Dubler began his pursuit of a Master of Urban and Regional Planning degree at UCLA in fall 2021 after more than 10 years working in the skateboard industry. Although he was a sponsored rider for a while, most
of his experience has been as a photographer and magazine writer.
“I lived in a house with a bunch of skateboarders, and we would go out to Malibu and skate hills all day. When it was my turn to drive the car, I would go down ahead of the skaters and shoot photos,” Dubler recalled. When he wasn’t at home in L.A., he was traveling across America and the world making photographs and videos of his friends, which he sold to skateboard companies and skate media outlets.

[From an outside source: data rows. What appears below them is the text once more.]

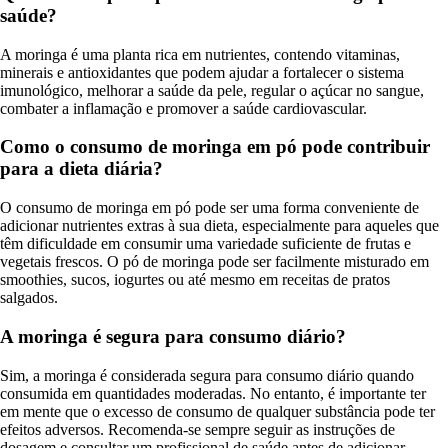
saúde?
A moringa é uma planta rica em nutrientes, contendo vitaminas,
minerais e antioxidantes que podem ajudar a fortalecer o sistema
imunológico, melhorar a saúde da pele, regular o açúcar no sangue,
combater a inflamação e promover a saúde cardiovascular.
Como o consumo de moringa em pó pode contribuir
para a dieta diária?
O consumo de moringa em pó pode ser uma forma conveniente de
adicionar nutrientes extras à sua dieta, especialmente para aqueles que
têm dificuldade em consumir uma variedade suficiente de frutas e
vegetais frescos. O pó de moringa pode ser facilmente misturado em
smoothies, sucos, iogurtes ou até mesmo em receitas de pratos
salgados.
A moringa é segura para consumo diário?
Sim, a moringa é considerada segura para consumo diário quando
consumida em quantidades moderadas. No entanto, é importante ter
em mente que o excesso de consumo de qualquer substância pode ter
efeitos adversos. Recomenda-se sempre seguir as instruções de
dosagem e consultar um profissional de saúde antes de adicionar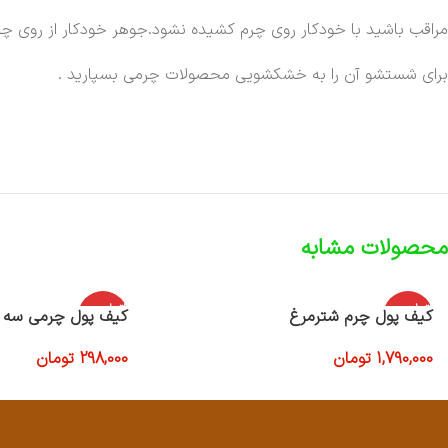
مراقب باشید با خودکار روی چرم کشیده نشود.جوهر خودکار از روی چر
برای شستشو آن را به خشکشویی محصولات چرمی بسپارید .
محصولات مشابه
اتمام موج
اتمام موج
کیف پول چرم شترمرغ
کیف پول چرمی سه ل
ودی
ودی
1,790,000
تومان
298,000
تومان
اطلاعات بیشتر
اطلاعات بیشتر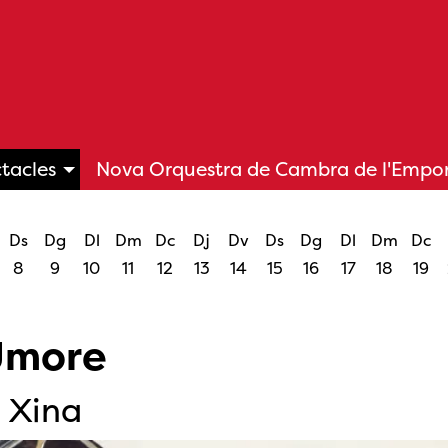
tacles
Nova Orquestra de Cambra de l'Empo
Ds
Dg
Dl
Dm
Dc
Dj
Dv
Ds
Dg
Dl
Dm
Dc
8
9
10
11
12
13
14
15
16
17
18
19
Umore
 Xina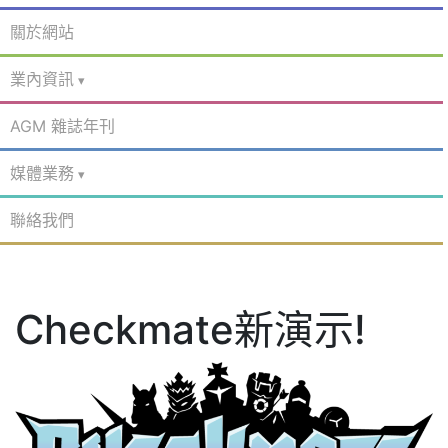
關於網站
業內資訊
AGM 雜誌年刊
媒體業務
聯絡我們
Checkmate新演示!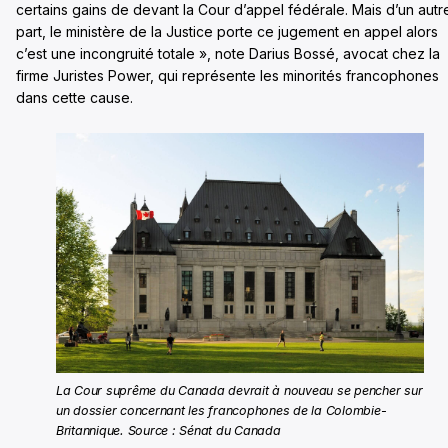
certains gains de devant la Cour d’appel fédérale. Mais d’un autr
part, le ministère de la Justice porte ce jugement en appel alors
c’est une incongruité totale », note Darius Bossé, avocat chez la
firme Juristes Power, qui représente les minorités francophones
dans cette cause.
La Cour suprême du Canada devrait à nouveau se pencher sur
un dossier concernant les francophones de la Colombie-
Britannique. Source : Sénat du Canada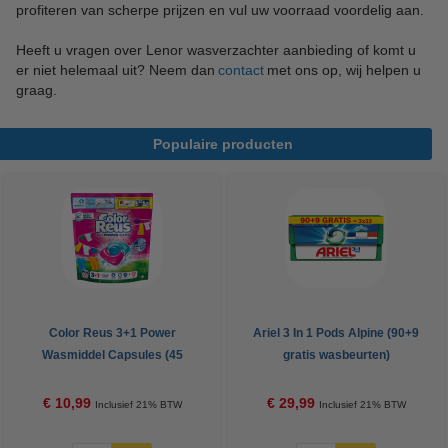
profiteren van scherpe prijzen en vul uw voorraad voordelig aan.
Heeft u vragen over Lenor wasverzachter aanbieding of komt u
er niet helemaal uit? Neem dan
contact
met ons op, wij helpen u
graag.
Populaire producten
Color Reus 3+1 Power
Ariel 3 In 1 Pods Alpine (90+9
Wasmiddel Capsules (45
gratis wasbeurten)
wasbeurten)
€ 10,99
€ 29,99
Inclusief 21% BTW
Inclusief 21% BTW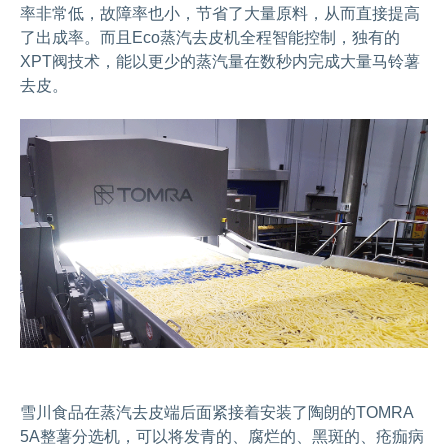
率非常低，故障率也小，节省了大量原料，从而直接提高
了出成率。而且Eco蒸汽去皮机全程智能控制，独有的
XPT阀技术，能以更少的蒸汽量在数秒内完成大量马铃薯
去皮。
雪川食品在蒸汽去皮端后面紧接着安装了陶朗的TOMRA
5A整薯分选机，可以将发青的、腐烂的、黑斑的、疮痂病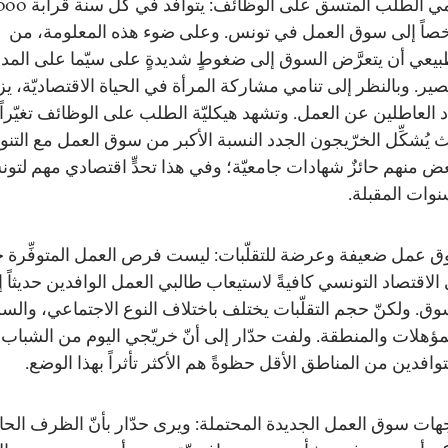
تنامي الطلب المتسق على الوظائف
اً إلى سوق العمل في تونس. وعلى ضوء هذه المعلومة، من
بيعي أن يتعرَّض السوق إلى ضغوطٍ شديدةٍ على سيّما على المد
صير. وبالنظر إلى تنامي مشاركة المرأة في الحياة الاقتصاديّة، يز
 العاطلين عن العمل. وتشهد هيكليّة الطلب على الوظائف تغيّراً ج
 يُشكِّل الخرّيجون الجدد النسبة الأكبر من سوق العمل مع التنويه
عض منهم حائزٌ شهادات جامعيّة؛ وفي هذا تحدٍّ اقتصادي مهم لت
نوات المقبلة.
 عمل ضعيفة وعرضة للتقلّبات: ليست فرص العمل المتوفِّرة حالي
الاقتصاد التونسي كافيةً لاستيعاب طالبي العمل الوافدين حديثاً 
وق. ولكنّ حجم التقلّبات يختلف باختلاف النوع الاجتماعي، والس
مؤهلات والمنطقة. ولفت حدّار إلى أنّ خريّجي اليوم من الشباب
توافدين من المناطق الأقل حظوةً هم الأكثر تأثراً بهذا الوضع.
هات سوق العمل الجديدة المحتملة: ويرى حدّار بأنّ الظرف الحال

How did he make the connection from skateboarding to urban planning?
“I wanted to understand skateboarding on a more intellectual level. The skateboard is a simple toy that has been invented thousands of times. Why did it catch on in Southern California in the 1960s?” Dubler said. “I realized that skateboards needed a hard, flat surface to roll on, and that those surfaces did not exist in large quantities until cars took over the built environment.”
In Southern California, concrete embankments are commonplace to prevent erosion. “I figured that those concrete waves made skateboarding fun enough to stick with after you fell for the third time,” he said. “Over the long term, the history of skateboarding mirrors the history of the built environment itself.”

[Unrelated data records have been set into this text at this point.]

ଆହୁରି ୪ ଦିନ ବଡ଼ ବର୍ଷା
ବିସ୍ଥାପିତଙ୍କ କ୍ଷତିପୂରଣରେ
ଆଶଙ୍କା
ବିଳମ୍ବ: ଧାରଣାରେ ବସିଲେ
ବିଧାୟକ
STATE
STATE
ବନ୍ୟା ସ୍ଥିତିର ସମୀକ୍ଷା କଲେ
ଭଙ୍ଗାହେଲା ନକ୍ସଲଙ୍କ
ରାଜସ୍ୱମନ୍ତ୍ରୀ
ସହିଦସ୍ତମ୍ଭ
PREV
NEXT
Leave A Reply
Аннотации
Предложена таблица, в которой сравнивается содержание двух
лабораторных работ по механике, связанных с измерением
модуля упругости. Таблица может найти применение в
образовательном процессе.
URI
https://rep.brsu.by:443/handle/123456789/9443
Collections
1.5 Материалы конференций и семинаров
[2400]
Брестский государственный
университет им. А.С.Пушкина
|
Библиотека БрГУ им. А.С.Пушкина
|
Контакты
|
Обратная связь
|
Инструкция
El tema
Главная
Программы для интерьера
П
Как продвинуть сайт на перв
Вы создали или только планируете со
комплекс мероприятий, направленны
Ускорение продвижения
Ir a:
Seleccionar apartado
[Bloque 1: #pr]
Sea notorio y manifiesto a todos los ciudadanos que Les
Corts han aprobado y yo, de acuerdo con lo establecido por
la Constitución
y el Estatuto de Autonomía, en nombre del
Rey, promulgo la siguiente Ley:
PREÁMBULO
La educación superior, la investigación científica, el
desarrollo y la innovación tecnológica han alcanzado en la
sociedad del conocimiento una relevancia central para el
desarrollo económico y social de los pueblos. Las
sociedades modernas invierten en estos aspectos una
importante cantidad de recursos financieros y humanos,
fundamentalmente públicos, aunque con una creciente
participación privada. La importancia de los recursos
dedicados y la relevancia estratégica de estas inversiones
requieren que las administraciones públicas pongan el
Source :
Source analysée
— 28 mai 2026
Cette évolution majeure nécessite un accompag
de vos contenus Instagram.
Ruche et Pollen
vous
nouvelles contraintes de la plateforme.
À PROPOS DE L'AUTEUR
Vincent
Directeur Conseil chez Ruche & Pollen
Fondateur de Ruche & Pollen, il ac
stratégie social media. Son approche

In his travels, Dubler took note of how built environments shaped his sport. The soft sandstone of Southern California produces swooping, banked turns with a flowing quality — he says the one-way downhill Tuna Canyon Road in Malibu is the top-tier experience for downhill skateboarders. But in Colorado, many highways are cut straight through massive granite mountains, making
for a very different style of skateboarding.
“Street skateboarding is very reactive to landscape architecture,” he said. “Downhill skateboarding is more in the civil engineering space.”
Dubler later met planners through personal connections. And when he and his friends were forced to move after a wave of homes on their block in Westchester were bought out, renovated, flipped and sold, “I realized I had to have opinions about urbanism.”
Skateboarding remains banned or heavily restricted in many cities. “Skateboarding is superficially dangerous — kids frequently fall and break their wrists when they’re learning to ride — and since the ’70s there’s been this attitude that if kids are being hurt, we need to ban something,” Dubler said.
Plus, skateboarding culture has portrayed itself as a rebellious, counter-culture activity, for better or worse.
“It’s a creative approach to the built environment and an appropriation of landscape architecture as a space for play,” he said. “You’re not supposed to jump down a handrail — you’re supposed to use it to get down the stairs safely. So, it’s transgressive in its very nature.”
As a planner, Dubler sees a future for skateboarding as something more than a recreational outlet for “teenage white dudes” attempting dangerous stunts.
“The urban planning version of this is complete streets that are not designed solely for cars and parking, but where skateboards could roll next to bikes,” Dubler said. “That’s my vision at least: a lot more women, older people, queer people, people of color riding skateboards for fun and transportation and not buying into this very narrow vision of what skateboarding is and who it’s for.”